Surgery is not performed for every reflux patient. Nutrition and some lifestyle changes are recommended first.


  • Lying on a high pillow (When lying down, the upper part of the body and head should be high).
  • Avoiding large amounts of food (Too much food increases stomach pressure and the possibility of reflux increases).
  • Eating small amounts of frequent and regular meals.
  • Eating food slowly and chewing well.
  • Reduce fat (Avoid fries, fast food and margarine. Fatty foods also have a longer duration of stomach and release more stomach acid).
  • Avoiding chocolate (The substance called methylxanthine found in chocolate causes relaxation in the sinker by relaxing the muscles in the esophagus).
  • Consuming less coffee and dark tea (with or without caffeine increases the likelihood of reflux).
  • Acidic beverages such as alcohol, cola, soda, and canned fruit juices should not be consumed.
  • Pickles and vinegar should not be consumed from very spicy foods (Spices may increase the intensity of reflux and increase the burning in the stomach.

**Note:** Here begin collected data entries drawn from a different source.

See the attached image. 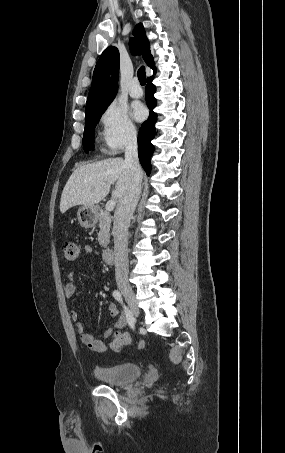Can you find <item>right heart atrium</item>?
<instances>
[{
	"mask_svg": "<svg viewBox=\"0 0 285 453\" xmlns=\"http://www.w3.org/2000/svg\"><path fill=\"white\" fill-rule=\"evenodd\" d=\"M102 140L110 154L120 153L137 138V128L127 109L120 104L111 103L102 113Z\"/></svg>",
	"mask_w": 285,
	"mask_h": 453,
	"instance_id": "obj_1",
	"label": "right heart atrium"
}]
</instances>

Therefore, limit spicy ready-made foods and use less spice in your meals).
  • Do not lie down immediately after eating, sit for at least 1 hour.
  • Avoid drinking (Alcohol increases stomach acid).
  • Avoid cigarettes and other tobacco products (Nicotine loosens the grommet in the lower esophagus).
  • Do not gain weight (Obesity increases reflux complaints).
  • Try to avoid stress as much as possible.
  • As fluid consumption increases stomach pressure, take it between meals, not during meals.
  • Try not to wear tight-fitting clothes, especially after meals, and try to wear more comfortable clothes.


Who should have surgical treatment?

  • Patients who do not respond to medical treatment
  • Disease progression under medical treatment and the need for continuous drug dose increase
  • Patients requiring long-term aggressive medication
  • Patients who do not want long-term and aggressive medication due to reasons such as cost, discomfort of use or fear of side effects.
  • Patients who do not comply with medical treatment
  • Patients at high risk of complications in the long term (Grade 3-4 esophagitis patients)
  • Patients with Grade 1-2 esophagitis but with defective CSS
  • Patients with medical therapy-resistant sliding hernia
  • Patients with serious complications despite medical treatment
  • Hard hat esophagus, severe pulmonary symptoms

Reflux surgery was first performed by Prof. Dr. It was started by Rudolf Nissen with the surgery he performed on a 28-year-old patient at Istanbul University Faculty of Medicine and is still the gold standard of reflux surgery.

Reflux surgery; It is based on the principle of closing the opening in the hiatus, if any, and the escape of the part of the stomach called the fundus, like a sleeve at the lower end of the esophagus, into the rib cage and creating an artificial sphincter.

The procedure is performed laparoscopically (closed) under general anesthesia with special tools entered through 0.5 and 1 cm holes in the abdomen. When everything goes well, your surgery will take approximately 1 hour. After the surgery, patients stay in the hospital for 1 night. For the first 2 weeks, a liquid and soft food-based diet is recommended. There is no restriction afterwards, provided that you chew the foods well.

Reflux complaints will disappear immediately after the surgery and patients will start to experience this comfort immediately after the operation. However, if there are complications (such as esophagitis), it will take time to resolve them. After reflux surgery, the person will continue his normal life from where he left off. The surgery will not restrict any of its activities.